The only exception to applying mud first is when you use mesh tape.  The mud goes through the mesh as you apply the 1st coat and binds it to the wall.  I've never used mesh tape in corners though some professionals may, I don't know.  It's been awhile since I've done it and there may be new products out there I'm not aware of.

Good Luck.


----------



## condoowner (Apr 17, 2012)

OK while Im waiting to hear back from the other owners and we decide to get an inspection done on the roof structure, I started the tape job.... I've peeled off one of the bubbles and this is what I could see:

there is a significant gap (about a quarter inch) between the drywall sheets
the tape peeled off VERY easily (almost on its own weight)

Seems the top sheet moved inward about an eight of an inch which caused the tape to bulge inward...

What should I do?


----------



## nealtw (Apr 17, 2012)

I would continue to remove the bad tape and post pictures of all of that. This might be a bigger fix than a first timer wants to learn on.


----------



## condoowner (Apr 18, 2012)

Ok So i've managed to remove all bubbled tape and everything that looked "odd" to me...  What I mean by Odd is tape that looked bulged, swollen or not flat.  There is still some of it that looks bulged but presssing on it VERY hard does not reveal any movement or gap underneath...  Not sure but I think the builder may have put too much mud underneath and it looks like a speed bump now...

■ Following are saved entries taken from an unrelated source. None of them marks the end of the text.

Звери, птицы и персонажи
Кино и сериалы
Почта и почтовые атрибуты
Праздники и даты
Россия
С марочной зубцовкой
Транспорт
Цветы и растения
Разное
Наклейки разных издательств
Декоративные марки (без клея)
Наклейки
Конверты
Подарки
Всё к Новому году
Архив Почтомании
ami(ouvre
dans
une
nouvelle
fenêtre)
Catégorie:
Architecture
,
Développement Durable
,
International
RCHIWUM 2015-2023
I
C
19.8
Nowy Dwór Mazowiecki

Anyways, here's a few pics of it all.. I've added notes in red to explain what I see


----------



## CallMeVilla (Apr 18, 2012)

Improperly applied drywall tape will do what you see.  An insufficient bed of compound will allow the tape to bulge and separate.  It does NOT necessarily mean a structural flaw in the condo.  Remove and reapply the taping.  A 1/4" gap is trivial for a drywaller but does show sloppy craftsmanship.  Condos are not always the most carefully constructed buildings.

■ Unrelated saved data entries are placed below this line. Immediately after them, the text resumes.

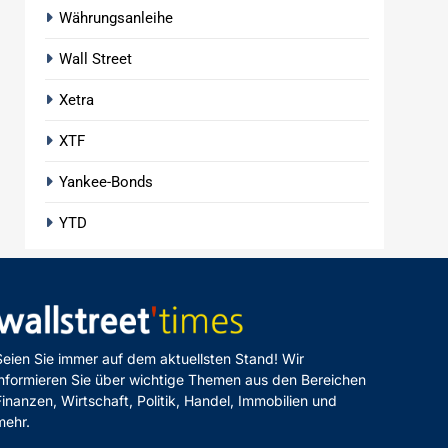
Währungsanleihe
Wall Street
Xetra
XTF
Yankee-Bonds
YTD
Seien Sie immer auf dem aktuellsten Stand! Wir
informieren Sie über wichtige Themen aus den Bereichen
Finanzen, Wirtschaft, Politik, Handel, Immobilien und
mehr.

Cannot speak to the truss issue without good pictures.  I often add collar ties to truss and rafter framing in attics just for extra safety (call me an overbuilder).


----------



## condoowner (Apr 18, 2012)

Mmmm yeah so.. I hope there are no framing issues as its going to get more complicated and $$$$$$$$$$

In the meantime I will see when we are getting the framing looked at, but Ill slowly start the tape job.  First timer here, any step by step procedure?

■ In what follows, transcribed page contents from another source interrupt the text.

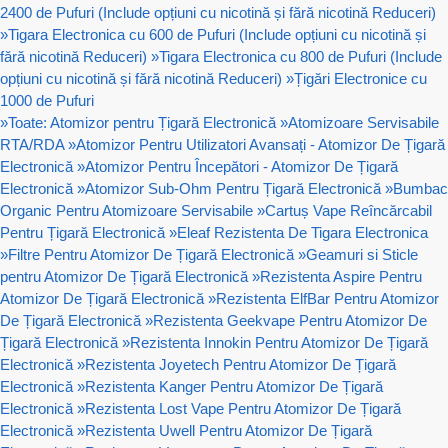
2400 de Pufuri (Include opțiuni cu nicotină și fără nicotină Reduceri)
»
Tigara Electronica cu 600 de Pufuri (Include opțiuni cu nicotină și
fără nicotină Reduceri)
»
Tigara Electronica cu 800 de Pufuri (Include
opțiuni cu nicotină și fără nicotină Reduceri)
»
Țigări Electronice cu
1000 de Pufuri
»
Toate: Atomizor pentru Țigară Electronică
»
Atomizoare Servisabile
RTA/RDA
»
Atomizor Pentru Utilizatori Avansați - Atomizor De Țigară
Electronică
»
Atomizor Pentru Începători - Atomizor De Țigară
Electronică
»
Atomizor Sub-Ohm Pentru Țigară Electronică
»
Bumbac
Organic Pentru Atomizoare Servisabile
»
Cartuș Vape Reîncărcabil
Pentru Țigară Electronică
»
Eleaf Rezistenta De Tigara Electronica
»
Filtre Pentru Atomizor De Țigară Electronică
»
Geamuri si Sticle
pentru Atomizor De Țigară Electronică
»
Rezistenta Aspire Pentru
Atomizor De Țigară Electronică
»
Rezistenta ElfBar Pentru Atomizor
De Țigară Electronică
»
Rezistenta Geekvape Pentru Atomizor De
Țigară Electronică
»
Rezistenta Innokin Pentru Atomizor De Țigară
Electronică
»
Rezistenta Joyetech Pentru Atomizor De Țigară
Electronică
»
Rezistenta Kanger Pentru Atomizor De Țigară
Electronică
»
Rezistenta Lost Vape Pentru Atomizor De Țigară
Electronică
»
Rezistenta Uwell Pentru Atomizor De Țigară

Any good tutorial?  I feel comfortable to try but Id like to start right.  Same for the tiling job I did last summer.  I was a 1st timer too, and I asked here on Houserepair talk and got veryu good advices so I could do the job extremely well.

So I need something like:

1- scrape off all lose stuff,
2-apply mud blablabla
3-apply tape while.....
4- mud again, 
5-let dry.
...
You get the idea.

Anybody with teaching skills here? Care to share?


----------



## nealtw (Apr 19, 2012)

Anything loose wants to be removed. When you use paper you want to squeeze the compound  and make it flat on the wall. As you won't have a flat wall I would use mesh tape that you stick on first. When filling, don't put to much on and smooth it out with the tool, don't leave it for sanding. Allow to dry and justs scrape off the highlites and use a bigger spachula on each coat. On the corners it is easier to finish one wall first and then do the otherside when the first is dry. The off angle corner between wall and vaulted ceiling will be bear, don't beat yourself up to bad, the pros have trouble with that one too.


----------



## nealtw (Apr 20, 2012)

Vila: "I often add collar ties to truss and rafter framing in attics just for extra safety (call me an overbuilder)."
If you want to overbuild trusses, just tell the truss company to design it for a house at the highest ski hill you can think of. You will be adding 500 feet of 2x4s and none of them will be coller ties.


----------



## CallMeVilla (Apr 20, 2012)

Good point @nealtw but I was referring to the many remodels I encounter where the weight loads in the attic are troublesome.  I just add structure where needed as a safeguard.


----------



## joecaption (Apr 21, 2012)

It would be best to use this type of tape instead of reguler paper or webbed tape for those angles.
http://www.straitflex.com/

It has a backing in it that holds it straigher, it's just as easy to install as reguler drywall tape, it will span any of those gaps instead of leaving a bulge.


----------



## Workaholic (Apr 21, 2012)

Remove the loose stuff and anything that will contaminate your mud, big gaps should be prefilled, might want to drive some screws into the boards to make sure everything is nice and tight. I would stay clear of mesh for the corners as it does not crease into a nice line like the paper does. tape and apply three coats of mud, sand, prime and paint.


----------



## condoowner (Apr 23, 2012)

Mmmmmm ive hit the problems jackpot ...  the mud job is going just fine but since a day or 2, I am hearing strange cracking noises in my bedroom.  No jokes intended here. 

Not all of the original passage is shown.